Are you sure it's a DDoS and not just a DoS?
We implemented an anti-bot challenge and it helped for a while. Then our server collapsed again recently. The perf command showed that the actual TLS handshakes inside nginx were using over 50% of our server's CPU, starving other stuff on the machine.
It's a DDoS.
I think these days it’s ‘DAIS’, as in your site just DAIS - from Distributed/Damned AI Scraping
DDoSers who really want to cause damage now target random IPs in the same network as their actual target. That way, it can't be blackholed without blackholing the entire hosting provider.
Because ingress and compute costs often increase with every request, to the point where AI bot requests rack up bills of hundreds or thousands of dollars more than the hobbyist operator was expecting to send.
Wild eh.
If it's not ai now, it's by default labelled "static content" and "near-zero marginal cost".
Yes, for the vast majority of the internet, serving traffic is near zero marginal cost.

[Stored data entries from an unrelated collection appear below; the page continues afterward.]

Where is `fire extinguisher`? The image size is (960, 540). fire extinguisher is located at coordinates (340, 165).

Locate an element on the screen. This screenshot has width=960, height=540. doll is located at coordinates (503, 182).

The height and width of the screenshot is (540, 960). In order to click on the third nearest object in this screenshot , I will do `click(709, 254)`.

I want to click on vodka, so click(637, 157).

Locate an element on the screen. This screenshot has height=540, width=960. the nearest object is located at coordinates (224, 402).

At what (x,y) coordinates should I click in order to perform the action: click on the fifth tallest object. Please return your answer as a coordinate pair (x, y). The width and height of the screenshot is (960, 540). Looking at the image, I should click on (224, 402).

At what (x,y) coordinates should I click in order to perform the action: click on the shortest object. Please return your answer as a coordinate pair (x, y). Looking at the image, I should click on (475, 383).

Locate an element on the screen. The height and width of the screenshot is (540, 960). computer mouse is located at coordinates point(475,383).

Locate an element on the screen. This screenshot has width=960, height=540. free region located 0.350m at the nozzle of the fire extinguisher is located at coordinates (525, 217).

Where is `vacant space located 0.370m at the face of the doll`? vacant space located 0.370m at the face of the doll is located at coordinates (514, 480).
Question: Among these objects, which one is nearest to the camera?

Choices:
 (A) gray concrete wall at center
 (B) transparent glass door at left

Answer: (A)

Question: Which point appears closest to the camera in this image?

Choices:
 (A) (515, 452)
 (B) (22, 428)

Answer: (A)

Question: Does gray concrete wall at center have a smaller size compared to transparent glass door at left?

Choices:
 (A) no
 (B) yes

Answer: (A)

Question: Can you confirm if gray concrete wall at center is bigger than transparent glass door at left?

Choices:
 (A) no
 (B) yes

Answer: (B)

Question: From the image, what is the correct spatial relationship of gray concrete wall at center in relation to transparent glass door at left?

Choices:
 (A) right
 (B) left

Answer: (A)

Not for LLMs though – those requests are orders of magnitude more expensive.
This isn't controversial at all, it's a well understood fact, outside of this irrationally angry thread at least. I don't know, maybe you don't understand the economic term "marginal cost", thus not understanding the limited scope of my statement.

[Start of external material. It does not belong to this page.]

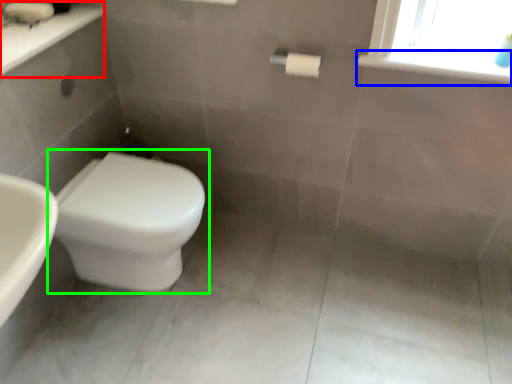 Question: Which object is the closest to the counter top (highlighted by a red box)? Choose among these: window sill (highlighted by a blue box) or toilet (highlighted by a green box).

Choices:
 (A) window sill
 (B) toilet

Answer: (B) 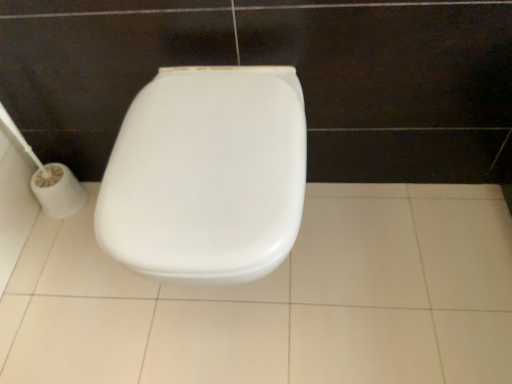 I want to click on unoccupied area in front of white plastic toilet paper at left, so click(57, 256). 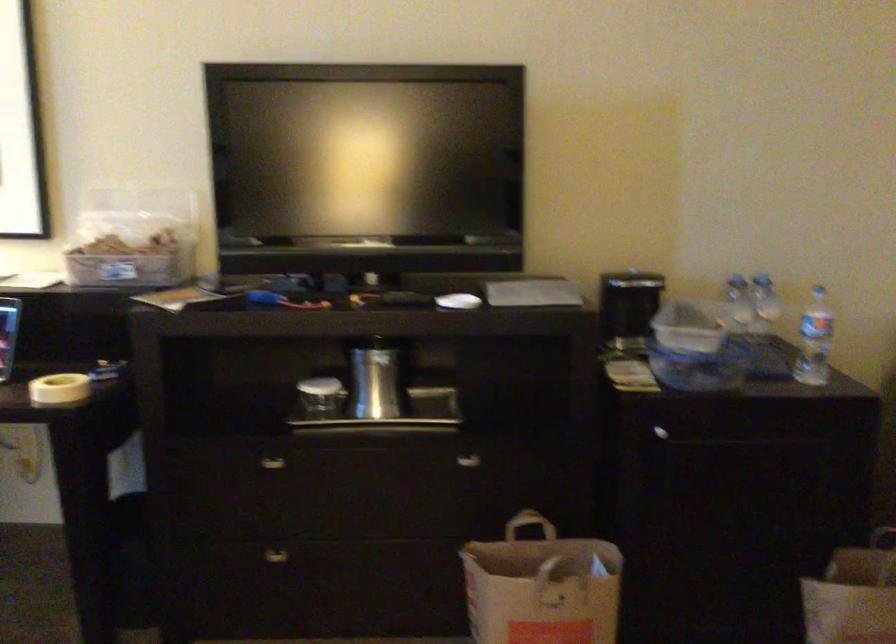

If such DDOSes as you mention were common, such a scraping strategy would not have worked for the scraper at all. But no, they're rare edge cases, from a combination of shoddy scrapers and shoddy website implementations, including the lack of even basic throttling for expensive-to-serve resources.
The vast majority of websites handle AI traffic fine though, either because they don't have expensive to serve resources, or because they properly protect such resources from abuse.
If you're an edge case who is harmed by overly aggressive scrapers, take countermeasures. Everyone with that problem should, that's neither new nor controversial.
They are common. The strategy works for the llm but not for the website owner or users who can't use a site during this attack.
The majority of sites are not handling AI fine. Getting Ddosed only part of the time is not acceptable. Countermeasures like blocking huge ranges can help but also lock out legimate users.
It is a cost for me for LLM to scrape me.
Why should I care about costs that have when they don't care about the costs I have?
The number of bots that try to hide who they are, and don't bother to even check robots.txt is new.